▶ **PROBLEM STATEMENT**:
Leave out the pictures, and retype the remaining data exactly.

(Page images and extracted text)
• • • • •

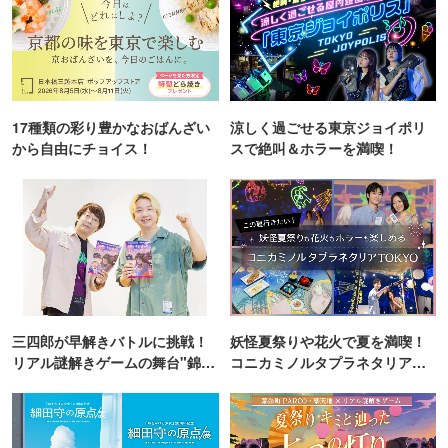
17種類の彩り豊かなおばんざい
涼しく過ごせる東京ジョイポリ
から自由にチョイス！
スで絶叫＆ホラーを満喫！
三四郎が早解きバトルに挑戦！
妖怪夏祭りや花火で夏を満喫！
リアル謎解きゲームの舞台"錦糸
コニカミノルタプラネタリア
町PARCO・楽天地"を巡る！
TOKYO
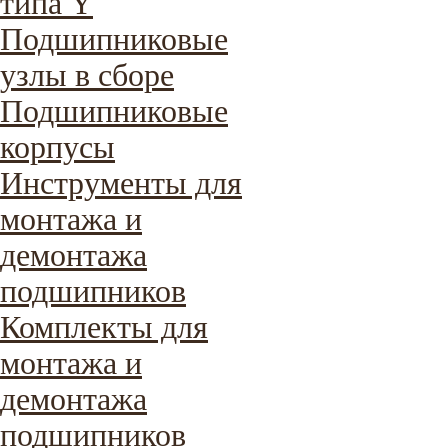
типа Y
Подшипниковые
узлы в сборе
Подшипниковые
корпусы
Инструменты для
монтажа и
демонтажа
подшипников
Комплекты для
монтажа и
демонтажа
подшипников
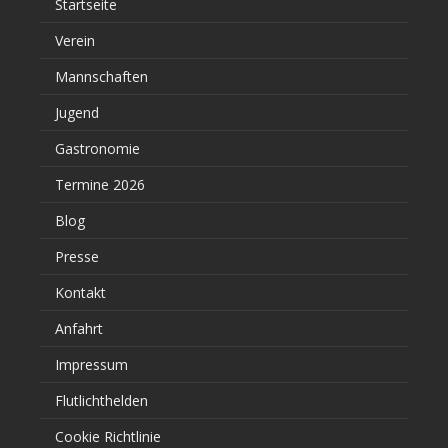
Startseite
Verein
Mannschaften
Jugend
Gastronomie
Termine 2026
Blog
Presse
Kontakt
Anfahrt
Impressum
Flutlichthelden
Cookie Richtlinie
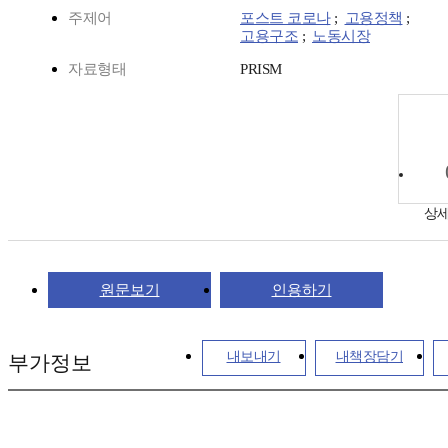
주제어
포스트 코로나
;
고용정책
;
고용구조
;
노동시장
자료형태
PRISM
상
원문보기
인용하기
내보내기
내책장담기
부가정보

• • • • •

▶ **EXPECTED OUTPUT**:
17種類の彩り豊かなおばんざい
涼しく過ごせる東京ジョイポリ
から自由にチョイス！
スで絶叫＆ホラーを満喫！
三四郎が早解きバトルに挑戦！
妖怪夏祭りや花火で夏を満喫！
リアル謎解きゲームの舞台"錦糸
コニカミノルタプラネタリア
町PARCO・楽天地"を巡る！
TOKYO
типа Y
Подшипниковые
узлы в сборе
Подшипниковые
корпусы
Инструменты для
монтажа и
демонтажа
подшипников
Комплекты для
монтажа и
демонтажа
подшипников
Startseite
Verein
Mannschaften
Jugend
Gastronomie
Termine 2026
Blog
Presse
Kontakt
Anfahrt
Impressum
Flutlichthelden
Cookie Richtlinie
주제어
포스트 코로나
;
고용정책
;
고용구조
;
노동시장
자료형태
PRISM
상
원문보기
인용하기
내보내기
내책장담기
부가정보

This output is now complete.